## DATA LISTING

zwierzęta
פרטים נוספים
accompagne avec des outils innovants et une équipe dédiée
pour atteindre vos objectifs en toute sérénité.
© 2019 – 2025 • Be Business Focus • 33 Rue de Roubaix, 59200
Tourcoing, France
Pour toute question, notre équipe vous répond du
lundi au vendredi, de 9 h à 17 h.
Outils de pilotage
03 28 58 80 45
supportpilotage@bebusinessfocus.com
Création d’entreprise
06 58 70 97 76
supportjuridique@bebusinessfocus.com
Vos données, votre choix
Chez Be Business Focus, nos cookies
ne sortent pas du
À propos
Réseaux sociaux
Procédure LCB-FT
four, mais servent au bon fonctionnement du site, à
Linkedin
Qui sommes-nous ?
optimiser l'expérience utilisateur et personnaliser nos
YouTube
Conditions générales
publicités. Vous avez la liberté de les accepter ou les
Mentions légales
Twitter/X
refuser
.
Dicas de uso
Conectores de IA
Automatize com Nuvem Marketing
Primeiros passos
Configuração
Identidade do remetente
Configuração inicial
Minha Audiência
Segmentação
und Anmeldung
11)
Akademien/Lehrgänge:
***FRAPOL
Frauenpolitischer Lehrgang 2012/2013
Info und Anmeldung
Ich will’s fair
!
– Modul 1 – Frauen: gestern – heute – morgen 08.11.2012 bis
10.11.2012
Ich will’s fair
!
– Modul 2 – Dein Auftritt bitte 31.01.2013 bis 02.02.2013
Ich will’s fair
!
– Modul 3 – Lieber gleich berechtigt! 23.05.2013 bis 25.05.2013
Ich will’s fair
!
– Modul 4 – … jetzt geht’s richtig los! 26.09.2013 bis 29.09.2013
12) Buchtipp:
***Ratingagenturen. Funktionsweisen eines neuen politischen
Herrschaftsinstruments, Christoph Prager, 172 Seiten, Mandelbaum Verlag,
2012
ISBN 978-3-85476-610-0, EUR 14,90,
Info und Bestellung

## INSTRUCTIONS FOR THE TASK
Using the entries above, return each line in which the word "bebusinessfocus" occurs.

## RESPONSE BOX
supportpilotage@bebusinessfocus.com
supportjuridique@bebusinessfocus.com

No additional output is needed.